# Clearcoat Failed



## Bod42 (Jun 4, 2009)

I'm over in NZ so the UV in the sun destroyed the Clear Coat on older cars.

I have just brought a 98 Merc E320 and the clear coat on the roof has failed and looks like thousands of little cracks so makes the entire roof look white instead of the Dark Blue it should be. I will get a pic up ASAP.

Some parts of the roof have zero clear coat left and I noticed today that these parts of the roof look the original colour so I polished them using some Sonus Polish and they look pretty good so I sanded a section of the roof down to the colour and polished it up and again it looks pretty good. At least now its the original Dark Blue instead of cracked white colour.

My question is, how long will the colour last if I sand back the Clear Coat and also can I flat back to the Base Coat taking off all the old Clear coat and then Rattle Clear Coat over the top as a short term solution.


----------



## Dixondmn (Oct 12, 2007)

If you can sucessfully remove the clear coat and get a good finish on the base coat using polish, I dont see why it wouldnt last as long as the original clearcoat... if not longer, depending on the number of coats you apply.
It would be good to see some photos though.


----------



## Andyb0127 (Jan 16, 2011)

You can flat it and polish it as you have been, but it's worth remembering the basecoat has no uv protection at all, so after a while it will end up the same.

Best solution it to have it re-painted, as a lot of the new clear laquers have uv protection in them already, may sounds silly but the more yellow the laquer is the more uv filters it has in it.

Could you not take to a Mercedes dealer to see if it could be done under warranty as the laquer has obviously failed, regardless of where you live and how hot it is, or has the roof been painted in the past.


----------



## Bod42 (Jun 4, 2009)

I'm finishing detailing the car today so will get a pic up later today.

Its a 1998 so not sure what Merc warranty is like?

Thats what I thought, if it looks good then thats all I need but if the Base coat has no UV protection am I going to spend ages sanding it down and then it fades in a few days/weeks.

I would get it resprayed but the car was cheap as, so dont want to spend the money really as its not worth it.

Thanks for the help


----------



## Andyb0127 (Jan 16, 2011)

Bod42 said:


> I'm finishing detailing the car today so will get a pic up later today.
> 
> Its a 1998 so not sure what Merc warranty is like?
> 
> ...


If your flatting it all down, could you not buy some clear coat and paint it yourself :thumb:


----------



## Bod42 (Jun 4, 2009)

Andyb0127 said:


> If your flatting it all down, could you not buy some clear coat and paint it yourself :thumb:


Ya thats what I was thinking, just rattle can the clear coat back on but do I need to worry about compatibility as the paint has fully cured now.

I'm not sure what type of paint merc use?

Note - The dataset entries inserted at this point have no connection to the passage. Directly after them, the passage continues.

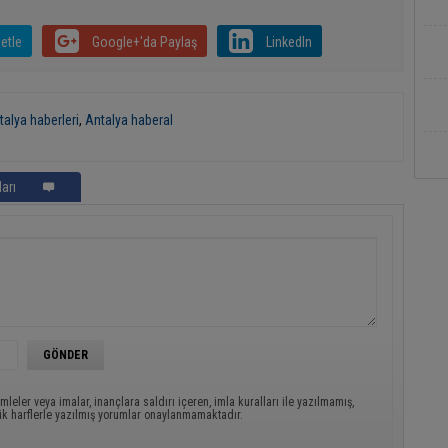
etle
Google+'da Paylaş
LinkedIn
talya haberleri
,
Antalya haberal
arı
mleler veya imalar, inançlara saldırı içeren, imla kuralları ile yazılmamış,
ük harflerle yazılmış yorumlar onaylanmamaktadır.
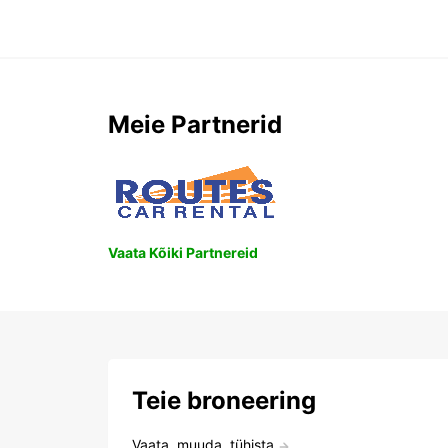
Meie Partnerid
Vaata Kõiki Partnereid
Teie broneering
Vaata, muuda, tühista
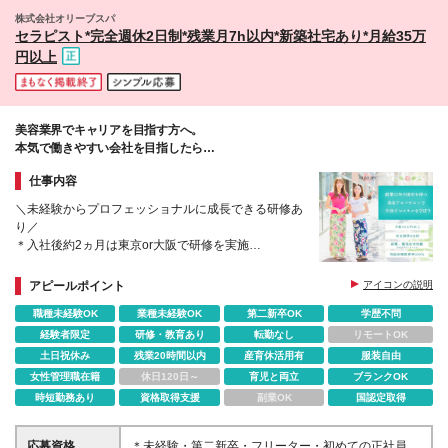
株式会社オリーブスパ
セラピスト*完全週休2日制*残業月7h以内*新築社宅あり*月給35万
円以上
美容業界でキャリアを目指す方へ。
本気で働きやすい会社を目指したら
業界最高級の好待遇になりました。
仕事内容
＼未経験からプロフェッショナルに成長できる研修あ
り／
＊入社後約2ヵ月は東京or大阪で研修を実施
＊店舗配属後もできる業務から少しずつスタート
＊残業月7h以内、完週休2日、有給取得率100％など
アピールポイント
アイコンの説明
働きやすさ◎
職種未経験OK
業種未経験OK
第二新卒OK
学歴不問
経験者限定
研修・教育あり
転勤なし
リモートOK
土日祝休み
残業20時間以内
産育休活用有
服装自由
女性管理職在籍
休日120日～
育児と両立
ブランクOK
時短勤務あり
資格取得支援
副業OK
国認定取得
応募資格
＊未経験・第二新卒・フリーター・初めての正社員と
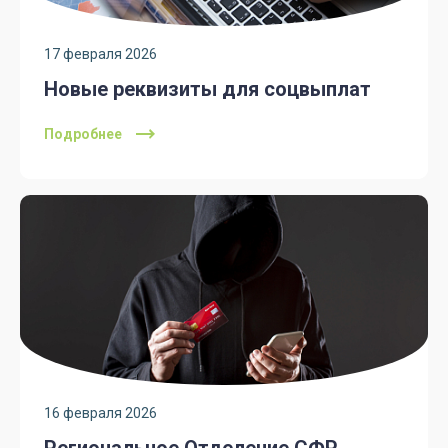
17 февраля 2026
Новые реквизиты для соцвыплат
Подробнее
16 февраля 2026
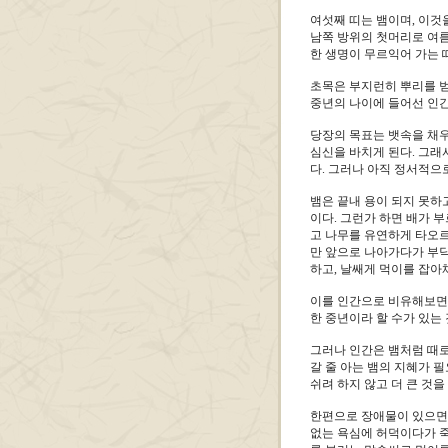
여섯째 띠는 뱀이며, 이것을
남쪽 방위의 첫머리로 여름
한 생명이 무르익어 가는 
초목은 부지런히 뿌리를 벋
중년의 나이에 들어선 인간
당장의 목표는 뱃속을 채우
심신을 바치게 된다. 그래
다. 그러나 아직 정서적으
뱀은 끝내 용이 되지 못하
이다. 그런가 하면 배가 
고 나무를 유연하게 타오르
만 앞으로 나아가다가 부닥
하고, 날쌔게 먹이를 잡아
이를 인간으로 비유해보면,
한 중년이라 할 수가 있는 
그러나 인간은 뱀처럼 때로
갈 줄 아는 뱀의 지혜가 
쉬려 하지 않고 더 큰 것을
한편으로 장애물이 있으면 
없는 욕심에 허덕이다가 죽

Just waiting for Photo Bucket to load pics and then I will put them up


----------



## Andyb0127 (Jan 16, 2011)

Bod42 said:


> Ya thats what I was thinking, just rattle can the clear coat back on but do I need to worry about compatibility as the paint has fully cured now.
> 
> I'm not sure what type of paint merc use?
> 
> Just waiting for Photo Bucket to load pics and then I will put them up


Mercedes only use Glasurit or spies hecker paint, there the only two that have been approved by mercedes.

If you have flatted the basecoat, then there should be no problems with laquer adhering to it, you will only encounter problems with it, if you have applied basecoat, then left it for far to long before laquering, then you would need to flat it again, but as you have already flatted it I don't see any problems.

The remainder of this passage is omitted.